Langkahku perlahan mengurangi kecepatannya dan berhenti di belakang gadis itu. Aku mematung disana. Menunjuk-nunjuk berbagai jajanan murah-meriah. Di balik meja itu, pemilik warung tengah melayani gadis yang rupanya membeli obat masuk angin. Seketika aku terdiam. Diam memperhatikan pemilik warung yang memotong obat dengan gunting. Setelahnya aku memesan minuman segar dari pemilik warung itu.

Badannya selalu membungkuk. Seolah ia tidak percaya diri. Seperti biasa, aku selalu membuatnya untuk berdiri tegap dengan meminta diambilkan ini-itu. Aku ingin melihat matanya dibalik bingkai kaca yang menjadi ciri khasnya. Aku ingin melihatnya senyum dari hatinya. Aku ingin tahu suasana hatinya. Aku hanya ingin tau, apa yang ada di hatinya.

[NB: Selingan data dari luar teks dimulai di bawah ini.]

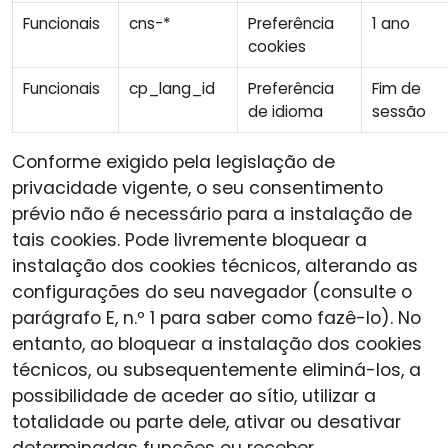
Funcionais
cns-*
Preferência
1 ano
cookies
Funcionais
cp_lang_id
Preferência
Fim de
de idioma
sessão
Conforme exigido pela legislação de
privacidade vigente, o seu consentimento
prévio não é necessário para a instalação de
tais cookies. Pode livremente bloquear a
instalação dos cookies técnicos, alterando as
configurações do seu navegador (consulte o
parágrafo E, n.º 1 para saber como fazê-lo). No
entanto, ao bloquear a instalação dos cookies
técnicos, ou subsequentemente eliminá-los, a
possibilidade de aceder ao sítio, utilizar a
totalidade ou parte dele, ativar ou desativar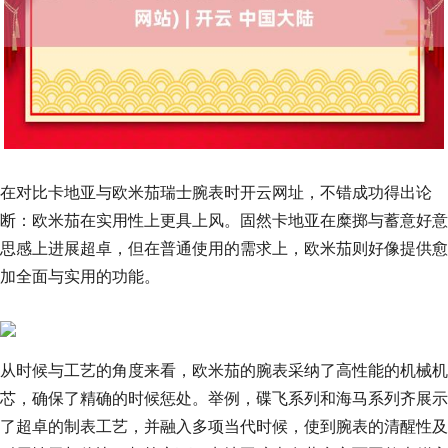
在对比卡地亚与欧米茄瑞士腕表时开云网址，不错成功得出论
断：欧米茄在实用性上更具上风。固然卡地亚在糜掷与蓄意好意
思感上进展超卓，但在普通使用的需求上，欧米茄则好像提供愈
加全面与实用的功能。
从时候与工艺的角度来看，欧米茄的腕表采纳了高性能的机械机
芯，确保了精确的时候惩处。举例，碟飞系列和海马系列齐展示
了超卓的制表工艺，并融入多项当代时候，使到腕表的清醒性及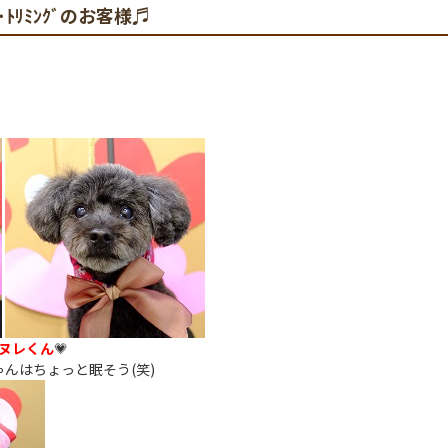
ｸﾞ･ﾄﾘﾐﾝｸﾞのお客様♬
ヌレくん
💗
んはちょっと眠そう(笑)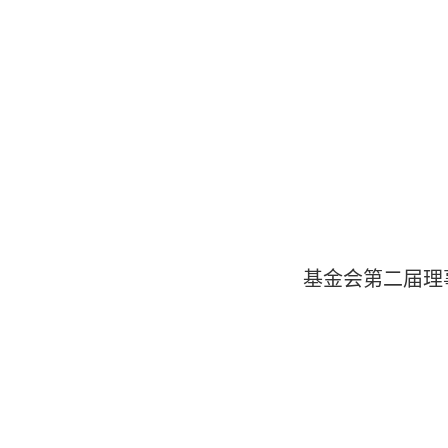
基金会第二届理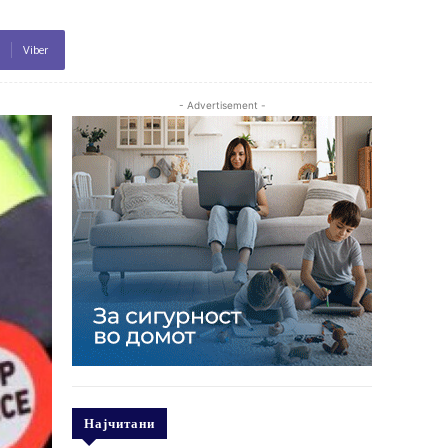
Viber
- Advertisement -
Најчитани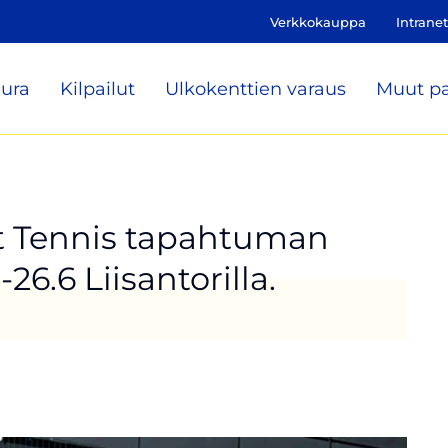
Verkkokauppa
Intranet
ura
Kilpailut
Ulkokenttien varaus
Muut pa
et Tennis tapahtuman
6.6 Liisantorilla.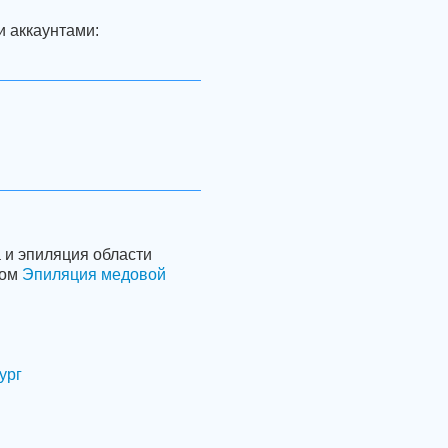
и аккаунтами:
 и эпиляция области
вом
Эпиляция медовой
ург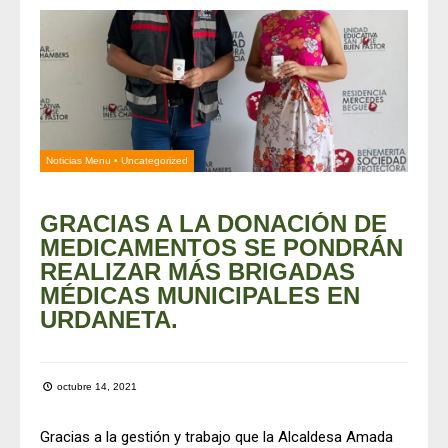
Noticias Menu
•
Uncategorized
GRACIAS A LA DONACIÓN DE
MEDICAMENTOS SE PONDRÁN
REALIZAR MÁS BRIGADAS
MÉDICAS MUNICIPALES EN
URDANETA.
octubre 14, 2021
Gracias a la gestión y trabajo que la Alcaldesa Amada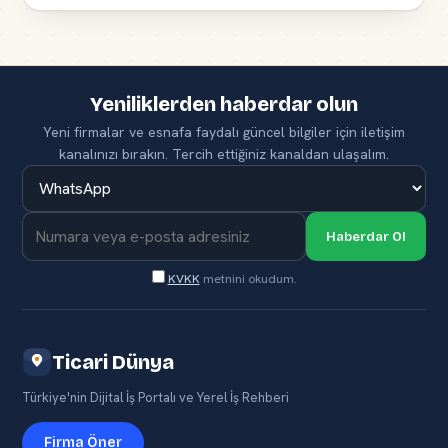
Yeniliklerden haberdar olun
Yeni firmalar ve esnafa faydalı güncel bilgiler için iletişim
kanalınızı bırakın. Tercih ettiğiniz kanaldan ulaşalım.
Haberdar Ol
KVKK
metnini okudum.
Ticari Dünya
Türkiye'nin Dijital İş Portalı ve Yerel İş Rehberi
Firma Öner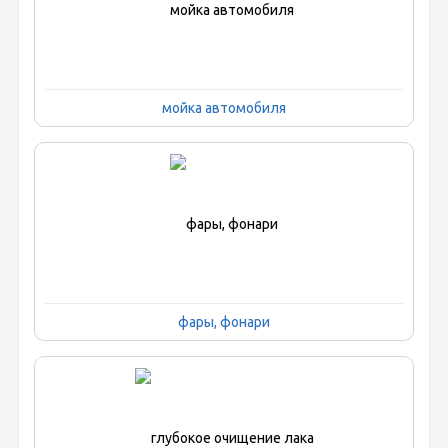
мойка автомобиля
фары, фонари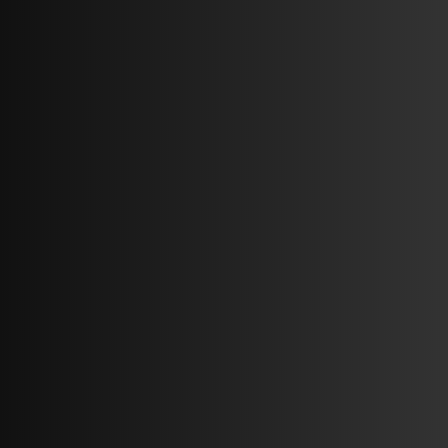
سرویس لینک لیست برنامه GSA Search Engine Ranker
مخصوص سئوکاران
pre-sorted & auto-synced GSA search engine ranker link
lists(
GSA ser list
)
برنامه کپ‌اسکیپ؛ حل نامحدود کپچای تصویری، ریکپچای گوگل
ورژن 2 و 3 و کپچای کلودفلر
CapSkip: Unlimited Local CAPTCHA Solver (
CAPTCHA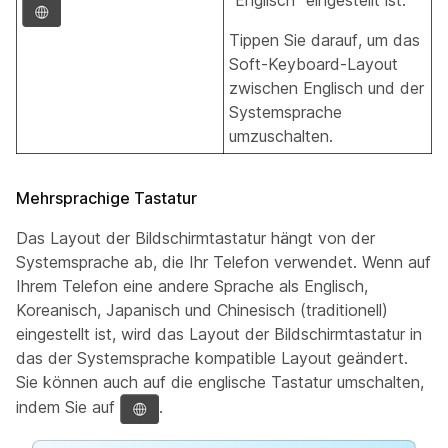
Tippen Sie darauf, um das
Soft-Keyboard-Layout
zwischen Englisch und der
Systemsprache
umzuschalten.
Mehrsprachige Tastatur
Das Layout der Bildschirmtastatur hängt von der
Systemsprache ab, die Ihr Telefon verwendet. Wenn auf
Ihrem Telefon eine andere Sprache als Englisch,
Koreanisch, Japanisch und Chinesisch (traditionell)
eingestellt ist, wird das Layout der Bildschirmtastatur in
das der Systemsprache kompatible Layout geändert.
Sie können auch auf die englische Tastatur umschalten,
indem Sie auf
.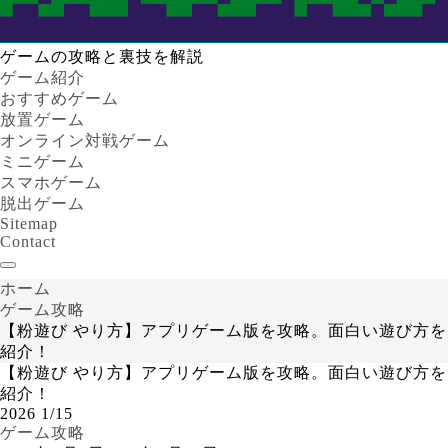
ゲームの攻略と裏技を解説
ゲーム紹介
おすすめゲーム
放置ゲーム
オンライン対戦ゲーム
ミニゲーム
スマホゲーム
脱出ゲーム
Sitemap
Contact
ホーム
ゲーム攻略
【粉遊び やり方】アプリゲーム版を攻略。面白い遊び方を
紹介！
【粉遊び やり方】アプリゲーム版を攻略。面白い遊び方を
紹介！
2026
1/15
ゲーム攻略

Seperti calon ayah yang menanti bayinya menangis ketika keluar dari perut sang ibu. Setelah sembilan bulan lamanya. Hari itu pun datang juga.  Hari ini aku melihatnya.  Melihat matanya. Melihat tatapan kosong. Dan inilah bonusnya, sebersit senyumannya ketika ia memberikan minuman segar yang kupesan.


Masih banyak yang ingin aku tau tentangnya. Tatapan mata itu, senyum itu, dan tentang orang yang selalu ada di belakangmu. Aku tak yakin bisa tau tentang semua itu, karna untuk melihat matamu saja, aku harus menunggu selama ayah menunggu kelahiran anaknya. Tapi, disisa waktuku, aku akan bersabar menunggu dan berharap tidak menunggu selama sebuah keluarga menanti hadirnya buah hati.